• _Required action_
Output exactly the lines from the one with "5,773店を比較してもっと理想" to the close of the records below, first and last included.

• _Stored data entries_
◇ ◇ ◇ ◇ ◇

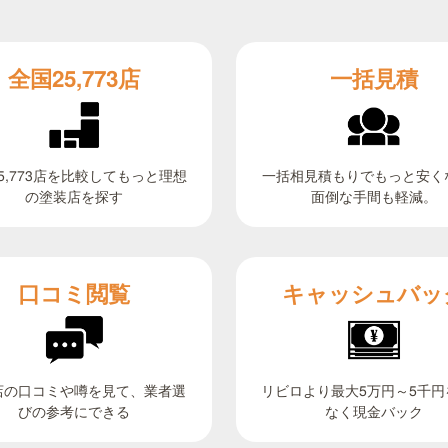
全国25,773店
一括見積
5,773店を比較してもっと理想
一括相見積もりでもっと安く
面倒な手間も軽減。
の塗装店を探す
キャッシュバッ
口コミ閲覧
リビロより最大5万円～5千円
店の口コミや噂を見て、業者選
びの参考にできる
なく現金バック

◇ ◇ ◇ ◇ ◇

• _Result of the task_
5,773店を比較してもっと理想
一括相見積もりでもっと安く
面倒な手間も軽減。
の塗装店を探す
キャッシュバッ
口コミ閲覧
リビロより最大5万円～5千円
店の口コミや噂を見て、業者選
びの参考にできる
なく現金バック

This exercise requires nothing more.